> Exercise requirements:
Find how many lines in the material below contain the word "inclusive" and give only that number.

> Source data:

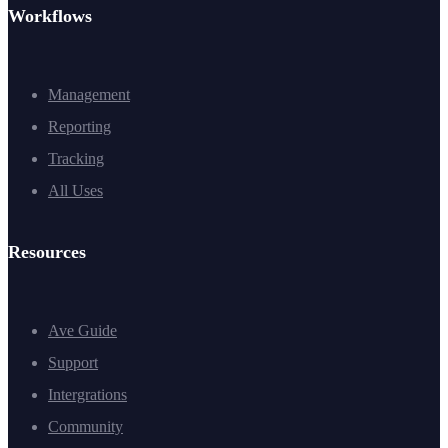
Workflows
Management
Reporting
Tracking
All Uses
Resources
Ave Guide
Support
Intergrations
Community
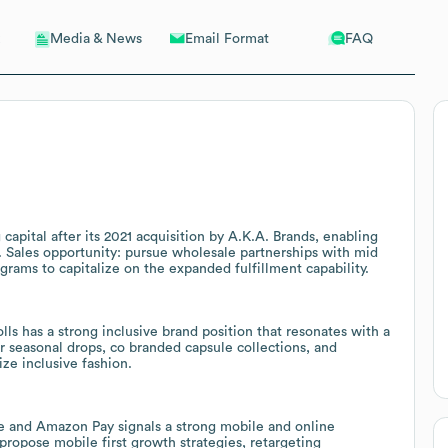
Email Format
FAQ
Media & News
apital after its 2021 acquisition by A.K.A. Brands, enabling
. Sales opportunity: pursue wholesale partnerships with mid
ograms to capitalize on the expanded fulfillment capability.
 has a strong inclusive brand position that resonates with a
or seasonal drops, co branded capsule collections, and
ize inclusive fashion.
e and Amazon Pay signals a strong mobile and online
propose mobile first growth strategies, retargeting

> Answer space:
2